[R] : Quantile and rowMean from multiple files in a folder

Thu Apr 17 18:23:17 CEST 2014

Hi AK,
Thanks very much for the updated code.
My simulated results are even more consistent with observations after apply the updated version of the code.

Cheers,
Atem.

On Wednesday, April 16, 2014 11:31 PM, Zilefac Elvis <zilefacelvis at yahoo.com> wrote:
Hi AK,
Thanks very much.
Atem.

On Wednesday, April 16, 2014 9:32 PM, arun <smartpink111 at yahoo.com> wrote:
Hi,
Use this code after `lst2`.
lapply(seq_along(lst2), function(i) {
    lstN <- lapply(lst2[[i]], function(x) {
        datN <- as.data.frame(matrix(NA, nrow = 101, ncol = length(names1), dimnames = list(NULL, 
            names1)))
        x1 <- x[, -1]
        qt <- numcolwise(function(y) quantile(y, seq(0, 1, by = 0.01), na.rm = TRUE))(x1)
        datN[, match(names(x1), names(datN))] <- qt
        datN
    })
    arr1 <- array(unlist(lstN), dim = c(dim(lstN[[1]]), length(lstN)), dimnames = list(NULL, 
        names1))
    res <- rowMeans(arr1, dims = 2, na.rm = TRUE)
    colnames(res) <- gsub(" ", "_", colnames(res))
    res1 <- data.frame(Percentiles = paste0(seq(0, 100, by = 1), "%"), res, stringsAsFactors = FALSE)
    write.csv(res1, paste0(paste(getwd(), "final", paste(names(lst1)[[i]], "Quantile", 
        sep = "_"), sep = "/"), ".csv"), row.names = FALSE, quote = FALSE)
})

ReadOut1 <- lapply(list.files(recursive = TRUE)[grep("Quantile", list.files(recursive = TRUE))], 
    function(x) read.csv(x, header = TRUE, stringsAsFactors = FALSE))
sapply(ReadOut1, function(x) dim(x)) 

lstNew <- simplify2array(ReadOut1)
nrow(lstNew)
#[1] 258
dir.create("Indices")
lapply(2:nrow(lstNew), function(i) {
    dat1 <- data.frame(Percentiles = lstNew[1], do.call(cbind, 
        lstNew[i, ]), stringsAsFactors = FALSE)
    colnames(dat1) <- c("Percentiles", paste(names(lst2), rep(rownames(lstNew)[i], 
        length(lst2)), sep = "_"))
    write.csv(dat1, paste0(paste(getwd(), "Indices", gsub(" ", "_", rownames(lstNew)[i]), 
        sep = "/"), ".csv"), row.names = FALSE, quote = FALSE)
})

## Output2:
ReadOut2 <- lapply(list.files(recursive = TRUE)[grep("Indices", list.files(recursive = TRUE))], 
    function(x) read.csv(x, header = TRUE, stringsAsFactors = FALSE))
names(ReadOut2) <- gsub(".*\\/(.*)\\.csv","\\1",list.files(recursive = TRUE)[grep("Indices", list.files(recursive = TRUE))])
ReadOut2$pint_DJF[1:3,1:3]
#  Percentiles G100_pint_DJF G101_pint_DJF
#1          0%      0.982001      1.020892
#2          1%      1.005563      1.039288
#3          2%      1.029126      1.057685
any(is.na(ReadOut2$pint_DJF))
 [1] FALSE 
A.K.

On Wednesday, April 16, 2014 12:34 PM, Zilefac Elvis <zilefacelvis at yahoo.com> wrote:
Hi AK,
I tried the updated "Quantilecode.txt". It works well but when I open the files in "Indices", I find some columns filled with NAs.
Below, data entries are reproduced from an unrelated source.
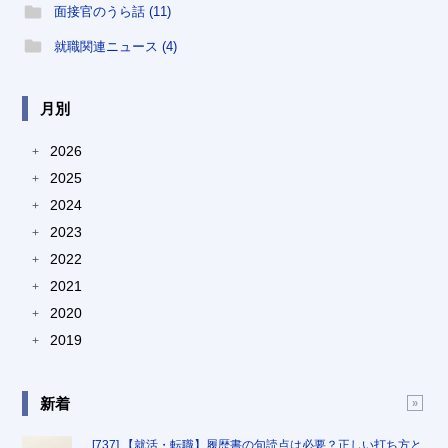
面接官のうら話 (11)
就職関連ニュース (4)
月別
2026
+
2025
+
2024
+
2023
+
2022
+
2021
+
2020
+
2019
+
新着
[737] 【就活・転職】履歴書の句読点は必要？正しい打ち方と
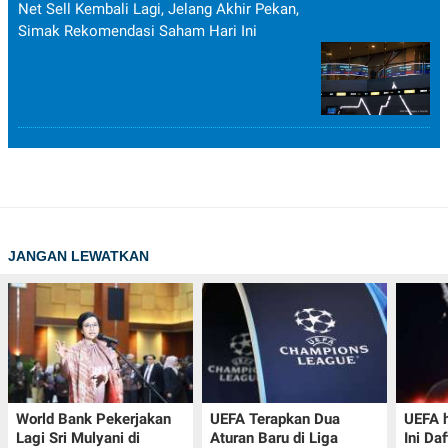
Net Sell Kembali Lagi, Jelang Akhir Pekan,
Simak Rekomendasi Saham Hari Ini
JANGAN LEWATKAN
World Bank Pekerjakan
UEFA Terapkan Dua
UEFA h
Lagi Sri Mulyani di
Aturan Baru di Liga
Ini Da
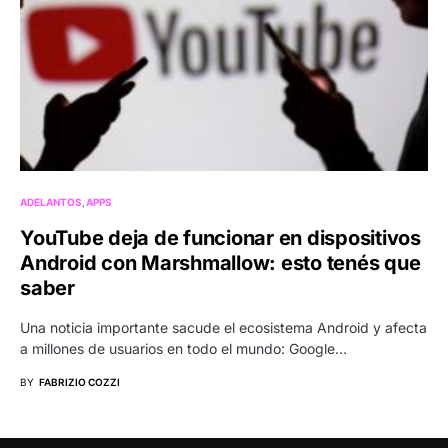
ADELANTOS
APPS
YouTube deja de funcionar en dispositivos
Android con Marshmallow: esto tenés que
saber
Una noticia importante sacude el ecosistema Android y afecta
a millones de usuarios en todo el mundo: Google…
BY
FABRIZIO COZZI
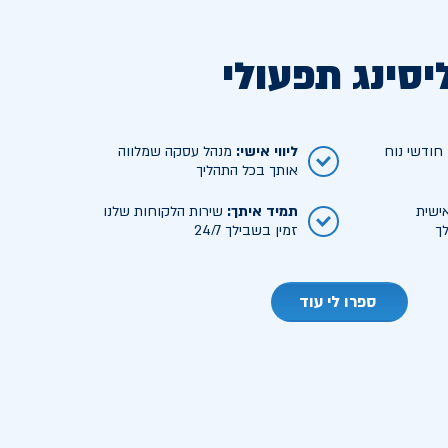
יסינג תפעולי
ודשי נוח
ליווי אישי
:
מנהל עסקה שמלווה
אותך בכל התהליך
ישית
תמיד איתך
:
שירות הלקוחות שלנו
ך
זמין בשבילך 24/7
ספרו לי עוד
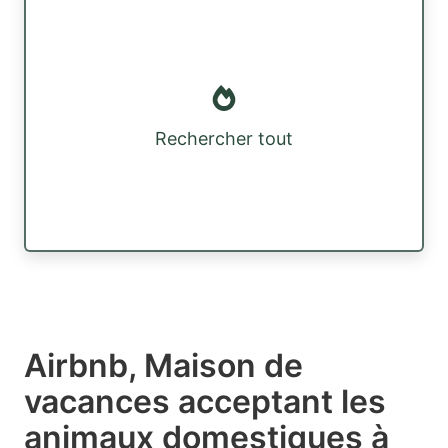
Rechercher tout
Airbnb, Maison de
vacances acceptant les
animaux domestiques à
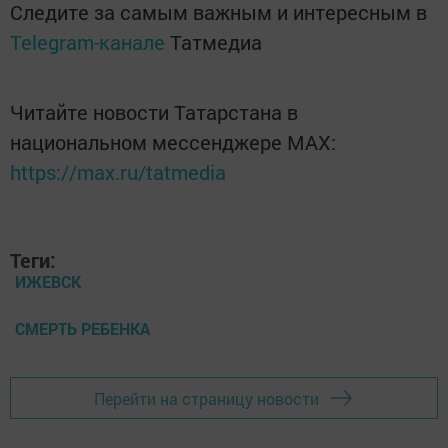
Следите за самым важным и интересным в
Telegram-канале
Татмедиа
Читайте новости Татарстана в
национальном мессенджере MАХ:
https://max.ru/tatmedia
Теги:
ИЖЕВСК
СМЕРТЬ РЕБЕНКА
Перейти на страницу новости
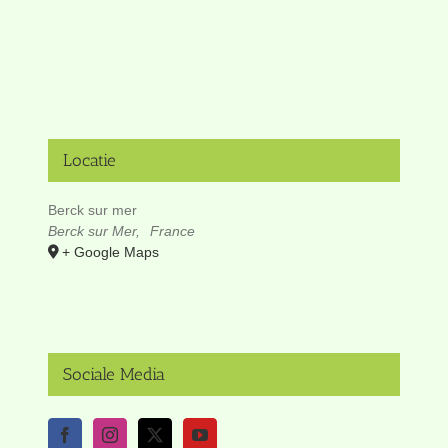
Locatie
Berck sur mer
Berck sur Mer
,
France
+ Google Maps
Sociale Media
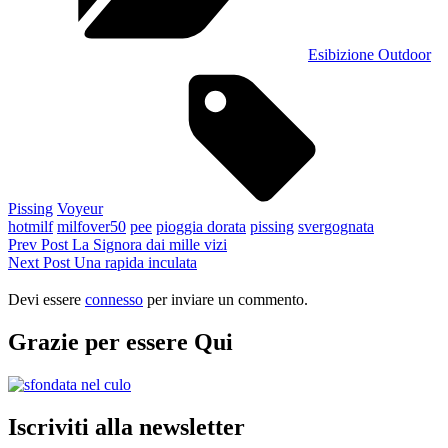
Esibizione Outdoor
Tags,
Pissing
Voyeur
hotmilf
milfover50
pee
pioggia dorata
pissing
svergognata
Navigazione
Previous
Prev Post
La Signora dai mille vizi
Post
Next
Next Post
Una rapida inculata
articoli
Post
Devi essere
connesso
per inviare un commento.
Grazie per essere Qui
Iscriviti alla newsletter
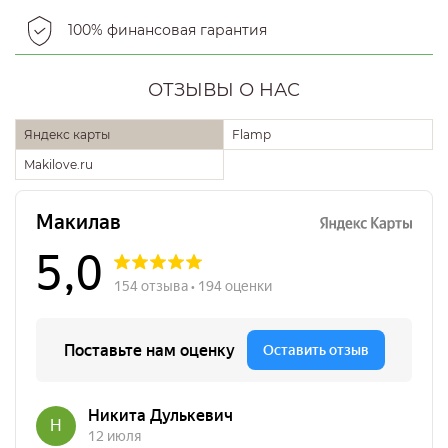
100% финансовая гарантия
ОТЗЫВЫ О НАС
Яндекс карты
Flamp
Makilove.ru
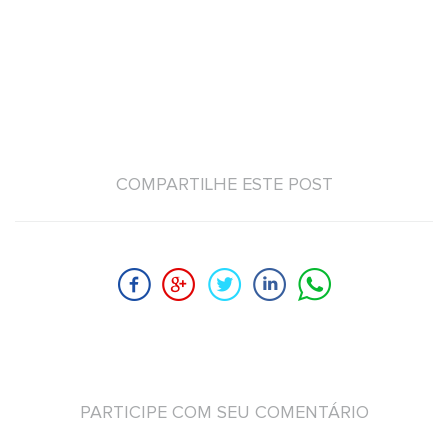
COMPARTILHE ESTE POST
PARTICIPE COM SEU COMENTÁRIO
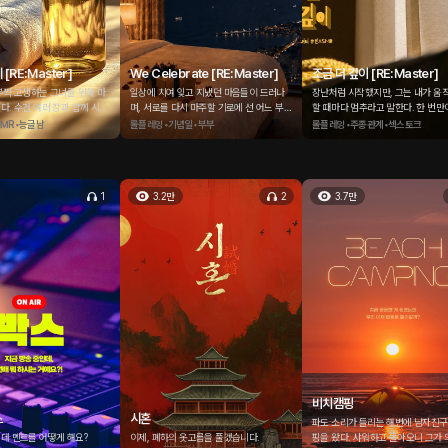
[RE:Master]
We Celebrate [RE:Master]
조금 더 깊이 [RE:Master]
부쩍 고생하는 그녀를 위해 마
일상에 치여 잊고 지냈던 마음들이 드러나
장난처럼 시작했지만, 그는 내가 움
다. 수건 여러 장과 함께 시작
며, 서로를 다시 마주할 기로에 선 어느 부부
할 때마다 멈추라고 말한다. 한 번
사지, 그리고 울려 퍼지는 아로
의 선물같은 이야기. 과연 사랑을 잊고 살던
말도 쉽게 허락하지 않는다. 오늘은 
MR•능글남
롤플레잉•기념일•부부
롤플레잉•주종관계•섹스토크
 꽤 자극적이었다. 반응하기 시
이 부부는 멀어진 사랑을 다시 끌어당길 수
며, 내가 가만히 있길 원한다. 나는
 그리고 배배 꼬이기 시작하는
있을까.
그의 말에 반응하고, 그는 그걸 확인
속 지시한다. 움직이지 말라고 하고,
게 하고, 잘하면 짧게 칭찬한다. 거
1
3.2만
2
3.7만
말해도, 결국 선택권은 그에게 있다.
비치캠핑
스
시혼
파도 소리가 들리는 해변에 남자친구
데 멘트를 어떻게 해요?
이제, 폐하의 옷고름을 풀겠습니다.
핑을 왔다. 샤워하고 돌아오니 그가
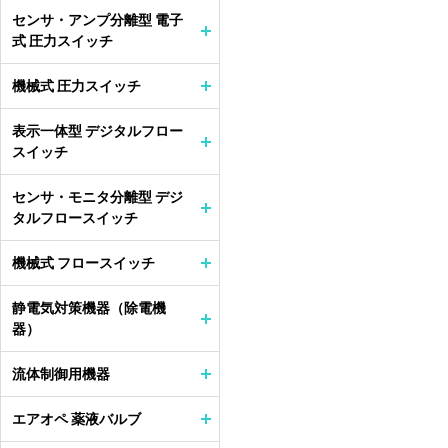
センサ・アンプ分離型 電子
式 圧力スイッチ
機械式 圧力スイッチ
表示一体型 デジタルフロー
スイッチ
センサ・モニタ分離型 デジ
タルフロースイッチ
機械式 フロースイッチ
静電気対策機器（除電機
器）
流体制御用機器
エアオペ 薬液バルブ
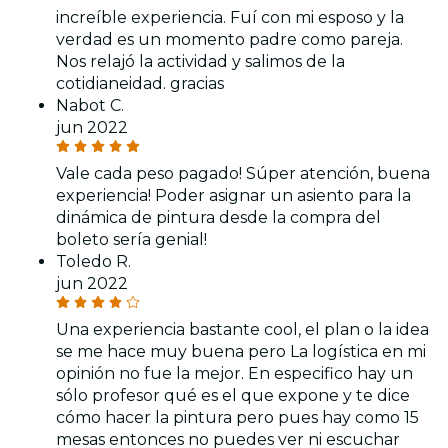
increíble experiencia. Fuí con mi esposo y la
verdad es un momento padre como pareja.
Nos relajó la actividad y salimos de la
cotidianeidad. gracias
Nabot C.
jun 2022
Vale cada peso pagado! Súper atención, buena
experiencia! Poder asignar un asiento para la
dinámica de pintura desde la compra del
boleto sería genial!
Toledo R.
jun 2022
Una experiencia bastante cool, el plan o la idea
se me hace muy buena pero La logística en mi
opinión no fue la mejor. En especifico hay un
sólo profesor qué es el que expone y te dice
cómo hacer la pintura pero pues hay como 15
mesas entonces no puedes ver ni escuchar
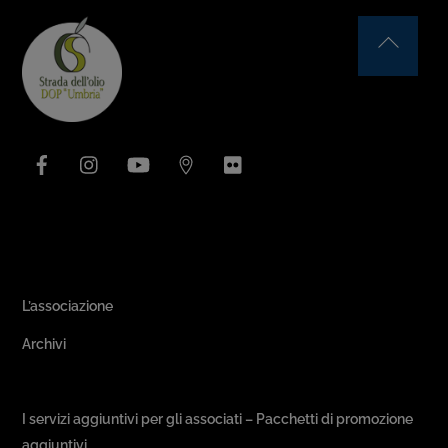
Back
To
Top
Facebook
Instagram
YouTube
Issuu
Flickr
Area Associativa
L’associazione
Archivi
Passeggiate & Buon Gusto
I servizi aggiuntivi per gli associati – Pacchetti di promozione
aggiuntivi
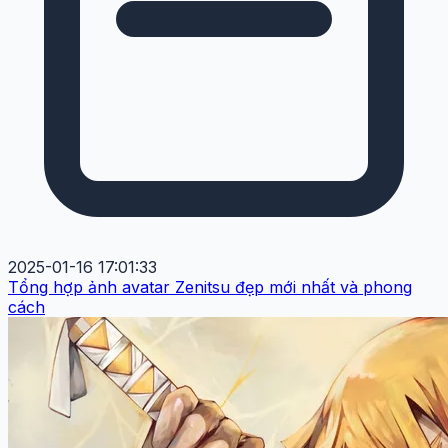
2025-01-16 17:01:33
Tổng hợp ảnh avatar Zenitsu đẹp mới nhất và phong
cách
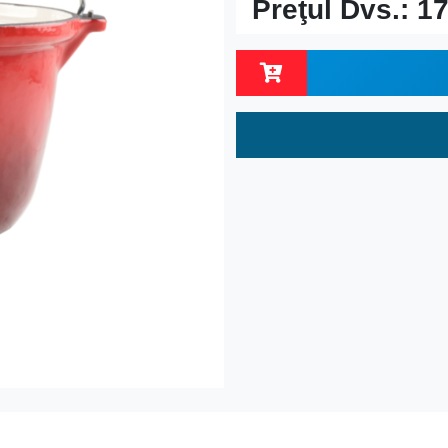
Preţul Dvs.:
17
This should not be the case given that I am working with simulations and there are no missing values in the process. The ##not correct section yielded no NAs. Check for example, pint_..._DJF in "Indices".

Let be be sure we are in the same page. I removed the ##not correct section of the code, ran the code from beginning to end; Q1 and then Q2. My results are found in the "Indices" folder.

Thanks,
Atem.